Die 1952 geborene Klägerin und Herr A. B. waren seit 2001 als Paar zusammen und lebten seit dem Jahr 2007 gemeinsam auf einem Bauernhof.
Im Juni 2011 wurde bei Herrn B. ein Bronchialkarzinom mit bestehender Metastasierung diagnostiziert (Bl. 25 der Verwaltungsakte) und in der Zeit vom 5. Juli 2011 bis 2. August 2011 erfolgte eine palliative Chemotherapie. Ausweislich eines durch Prof. C. erstellten Arztbriefes vom 4. Juli 2011 wurden Herr B. und die Klägerin ausführlich über die geplante Behandlung, deren gewünschte Effekte sowie mögliche Nebenwirkungen aufgeklärt (Bl. 31 der Verwaltungsakte).
Am XX.XX. 2011 schloss Herr B. mit der Klägerin im Standesamt D.-E. die Ehe (Bl. 161 der Verwaltungsakte).
Am XX.XX. 2011 verstarb Herr B. (Bl. 1 der Verwaltungsakte).
Die Klägerin beantragte sodann am 18. Oktober 2011 die Gewährung einer Witwenrente bei der Beklagten (Bl. 1 der Verwaltungsakte). Die Klägerin fügte diesem Antrag eine handschriftliche Stellungnahme bei, in der sie ausführt: “Wir wollten 2009 schon heiraten, dann starb aber 2 Monate vorher sein (Herrn B.s) Vater, so wurde alles nochmal verschoben und wieder und wieder.
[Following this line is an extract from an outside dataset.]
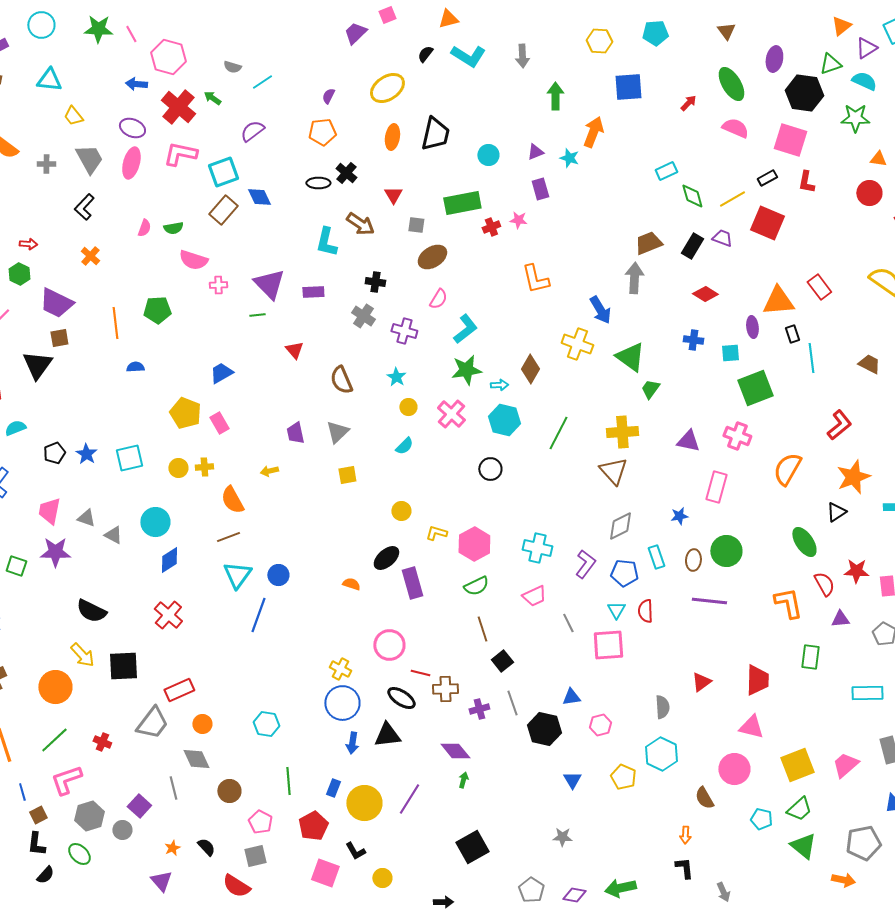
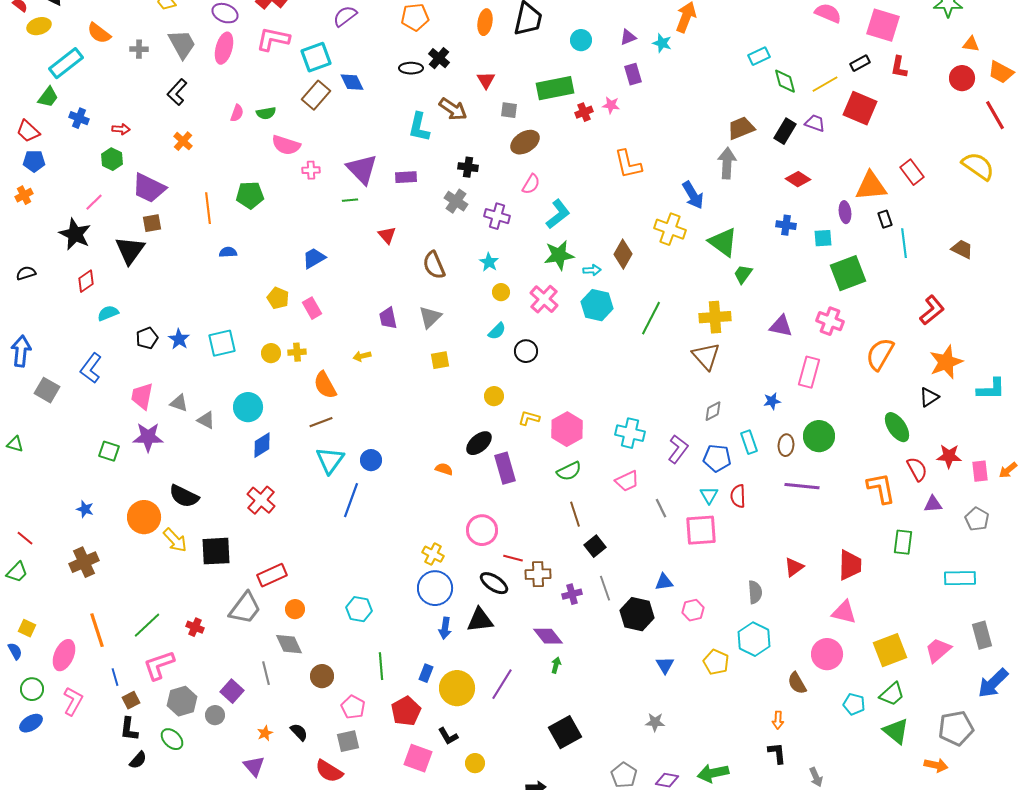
yellow pentagon: (185, 413) -> (278, 298), size x0.7
black circle: (490, 469) -> (526, 351), moved
gray diamond: (620, 526) -> (713, 411), size x0.7
orange circle: (55, 687) -> (144, 517), moved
Für uns war das kein Problem, wir hatten uns auch so. Dann wurde mein Mann krank. Dies war der Zeitpunkt endlich zu heiraten. Wir wollten die letzten Jahre dann doch als Mann und Frau zusammen sein, denn wir liebten uns ja auch nach fast 13 Jahren immer noch.„ (Bl. 19 der Verwaltungsakte). Die Klägerin reichte zudem eine Bescheinigung des Allgemeinarztes Dr. F. ein, wonach zum Zeitpunkt der Eheschließung der tödliche Ausgang der Krankheit nicht vorauszusehen gewesen sei (Bl. 23 der Verwaltungsakte).
Mit Bescheid vom 8. November 2011 lehnte die Beklagte die Bewilligung einer Witwenrente mit der Begründung ab, die Klägerin habe die Vermutung des Vorliegens einer Versorgungsehe nicht widerlegt (Bl. 87 der Verwaltungsakte).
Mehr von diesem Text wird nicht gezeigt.